Vincent d’INDY (1851-1931)
Symphony No. 2 in B flat major, op. 57 (1902/3) [42:06] Souvenirs, op. 62 (1906) [19:32] Istar, op. 42 (1896) [13:31] Fervaal – Prelude to Act I, op. 40 (1889-1895) [4:54]
Royal Scottish National Orchestra/Jean-Luc Tingard
rec. Henry Wood Hall, Glasgow, July 2015 NAXOS 8.573522 [80:03]
Vincent d’Indy’s cause was given a huge boost in the last decade by Chandos, which produced six wonderful recordings under the stewardship of Rumon Gamba with the Iceland SO. It was this series that introduced me to this striking music. I am not sure whether Naxos intend this to be the first of a series, but if so, that is to be applauded, regardless of the undoubted qualities of the Chandos set. The choice of orchestra is certainly a good one, as the Scottish orchestra must have French Romantic music very much under their fingers. They enjoyed a very successful period with Stéphane Denève as Chief Conductor, recording much Roussel, a student of d’Indy, for Naxos.
This recording has already been reviewed on this pages, so if you require some biographical or historical information, please follow the link at the end to Nick’s review. Suffice to say that this music is not the delicate impressionism of Debussy, the exoticism of Ravel and certainly not the elegance of Saint-Saëns. Its influences come from beyond the French borders, in the cyclic structures of Franck and the drama and brass-driven climaxes of Wagner. As a stylistic reference, not implying an influence, I also hear the occasional hints of Vaughan Williams, especially in the symphony. I suspect that is why I like d’Indy’s music so much.

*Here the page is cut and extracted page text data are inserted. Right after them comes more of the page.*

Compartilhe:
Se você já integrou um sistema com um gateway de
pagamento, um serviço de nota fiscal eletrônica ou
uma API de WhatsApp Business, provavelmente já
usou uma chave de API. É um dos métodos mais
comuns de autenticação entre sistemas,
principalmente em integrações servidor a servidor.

If you aren’t familiar with d’Indy’s music, Souvenirs might be a good sampler. It is set in four continuous movements; the Chandos recording tracks them separately, Naxos does not.

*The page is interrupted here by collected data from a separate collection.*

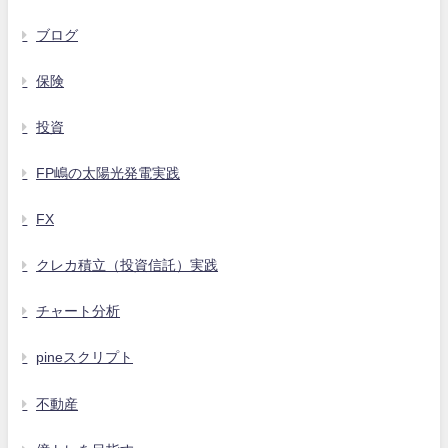
ブログ
保険
投資
FP嶋の太陽光発電実践
FX
クレカ積立（投資信託）実践
チャート分析
pineスクリプト
不動産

The performances here are uniformly excellent, at least the equal of the Icelanders and Gamba. The various solo episodes, the viola theme at the start of the third movement of the symphony, for example, are beautifully played. Tingaud is perhaps a little more strident in places, sacrificing lushness of sound for dynamic effect. That’s not a negative in any way. The symphony is two minutes shorter here than in the Chandos recording (review), reflecting a slightly greater sense of urgency, though the difference is certainly not sufficient to make those who own the Chandos recording abandon it.
The sound quality is very fine, and the notes, while not up to Chandos standards, are perfectly good. For those with the Chandos series, this will be a “nice-to-have but not essential” purchase. For those new to d’Indy’s music, this is an excellent place to start, at the lower Naxos price.